• _Aim of the task_:
Leave the images out, and copy each of the records below exactly.

*** Opening of Materials provided ***

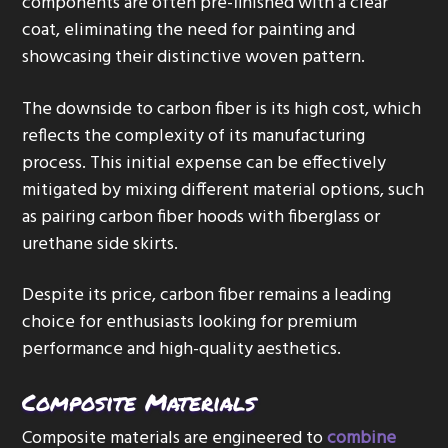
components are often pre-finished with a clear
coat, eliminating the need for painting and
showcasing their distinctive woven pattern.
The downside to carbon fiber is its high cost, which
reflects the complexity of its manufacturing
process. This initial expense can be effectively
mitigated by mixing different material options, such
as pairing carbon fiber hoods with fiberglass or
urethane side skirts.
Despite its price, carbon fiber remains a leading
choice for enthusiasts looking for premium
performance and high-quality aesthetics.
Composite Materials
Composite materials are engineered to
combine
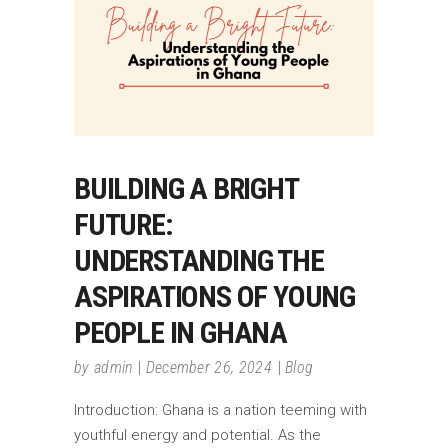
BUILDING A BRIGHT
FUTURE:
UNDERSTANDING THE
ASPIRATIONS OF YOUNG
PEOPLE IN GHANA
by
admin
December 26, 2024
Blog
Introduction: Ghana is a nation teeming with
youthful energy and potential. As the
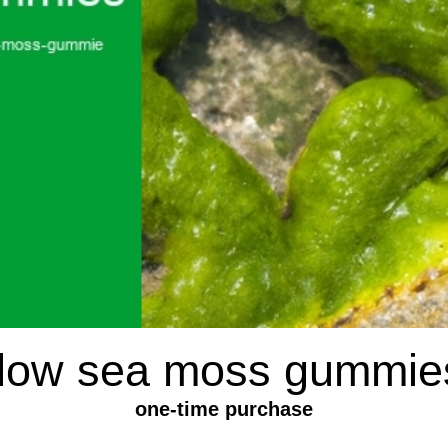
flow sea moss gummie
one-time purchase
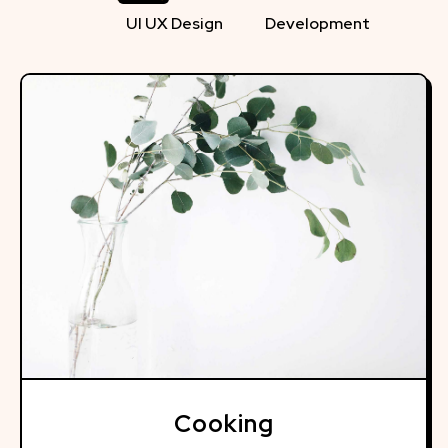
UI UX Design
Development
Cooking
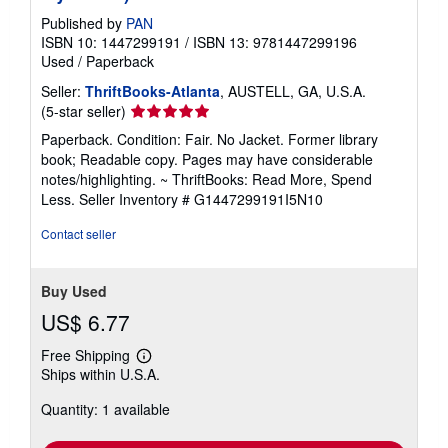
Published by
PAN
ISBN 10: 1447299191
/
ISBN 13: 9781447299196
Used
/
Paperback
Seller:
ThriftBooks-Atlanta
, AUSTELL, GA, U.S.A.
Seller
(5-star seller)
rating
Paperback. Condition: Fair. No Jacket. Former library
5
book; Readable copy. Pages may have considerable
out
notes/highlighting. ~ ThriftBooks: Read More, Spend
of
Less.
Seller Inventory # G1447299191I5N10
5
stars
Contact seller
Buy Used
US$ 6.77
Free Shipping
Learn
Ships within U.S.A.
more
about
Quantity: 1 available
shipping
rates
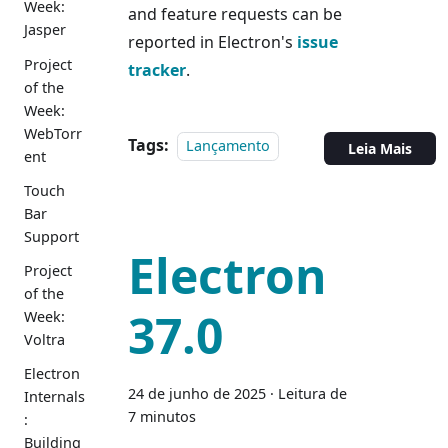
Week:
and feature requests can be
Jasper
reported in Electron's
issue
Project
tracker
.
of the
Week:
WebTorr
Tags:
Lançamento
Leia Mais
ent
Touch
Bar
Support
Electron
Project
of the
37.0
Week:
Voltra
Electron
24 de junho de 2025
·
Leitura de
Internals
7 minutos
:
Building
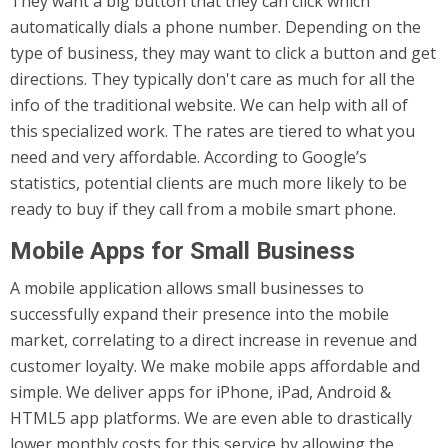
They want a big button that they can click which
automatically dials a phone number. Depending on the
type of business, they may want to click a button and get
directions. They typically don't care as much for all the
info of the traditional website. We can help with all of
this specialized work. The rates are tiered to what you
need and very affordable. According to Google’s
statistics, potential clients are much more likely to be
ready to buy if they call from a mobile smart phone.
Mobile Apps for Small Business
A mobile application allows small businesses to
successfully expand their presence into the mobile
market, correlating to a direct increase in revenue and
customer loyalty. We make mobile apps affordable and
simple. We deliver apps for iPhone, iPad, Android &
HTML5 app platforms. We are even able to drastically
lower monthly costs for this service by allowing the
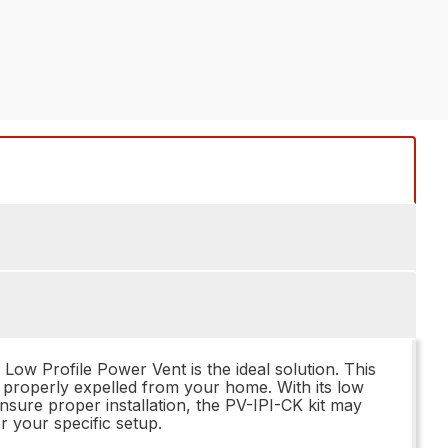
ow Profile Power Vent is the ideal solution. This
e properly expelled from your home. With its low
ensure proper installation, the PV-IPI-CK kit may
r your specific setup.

*** Close of Materials provided ***

• _Answer below_:
components are often pre-finished with a clear
coat, eliminating the need for painting and
showcasing their distinctive woven pattern.
The downside to carbon fiber is its high cost, which
reflects the complexity of its manufacturing
process. This initial expense can be effectively
mitigated by mixing different material options, such
as pairing carbon fiber hoods with fiberglass or
urethane side skirts.
Despite its price, carbon fiber remains a leading
choice for enthusiasts looking for premium
performance and high-quality aesthetics.
Composite Materials
Composite materials are engineered to
combine
BUILDING A BRIGHT
FUTURE:
UNDERSTANDING THE
ASPIRATIONS OF YOUNG
PEOPLE IN GHANA
by
admin
December 26, 2024
Blog
Introduction: Ghana is a nation teeming with
youthful energy and potential. As the
flow sea moss gummie
one-time purchase
UI UX Design
Development
Cooking
Published by
PAN
ISBN 10: 1447299191
/
ISBN 13: 9781447299196
Used
/
Paperback
Seller:
ThriftBooks-Atlanta
, AUSTELL, GA, U.S.A.
Seller
(5-star seller)
rating
Paperback. Condition: Fair. No Jacket. Former library
5
book; Readable copy. Pages may have considerable
out
notes/highlighting. ~ ThriftBooks: Read More, Spend
of
Less.
Seller Inventory # G1447299191I5N10
5
stars
Contact seller
Buy Used
US$ 6.77
Free Shipping
Learn
Ships within U.S.A.
more
about
Quantity: 1 available
shipping
rates
Week:
and feature requests can be
Jasper
reported in Electron's
issue
Project
tracker
.
of the
Week:
WebTorr
Tags:
Lançamento
Leia Mais
ent
Touch
Bar
Support
Electron
Project
of the
37.0
Week:
Voltra
Electron
24 de junho de 2025
·
Leitura de
Internals
7 minutos
:
Building
They want a big button that they can click which
automatically dials a phone number. Depending on the
type of business, they may want to click a button and get
directions. They typically don't care as much for all the
info of the traditional website. We can help with all of
this specialized work. The rates are tiered to what you
need and very affordable. According to Google’s
statistics, potential clients are much more likely to be
ready to buy if they call from a mobile smart phone.
Mobile Apps for Small Business
A mobile application allows small businesses to
successfully expand their presence into the mobile
market, correlating to a direct increase in revenue and
customer loyalty. We make mobile apps affordable and
simple. We deliver apps for iPhone, iPad, Android &
HTML5 app platforms. We are even able to drastically
lower monthly costs for this service by allowing the
ow Profile Power Vent is the ideal solution. This
e properly expelled from your home. With its low
ensure proper installation, the PV-IPI-CK kit may
r your specific setup.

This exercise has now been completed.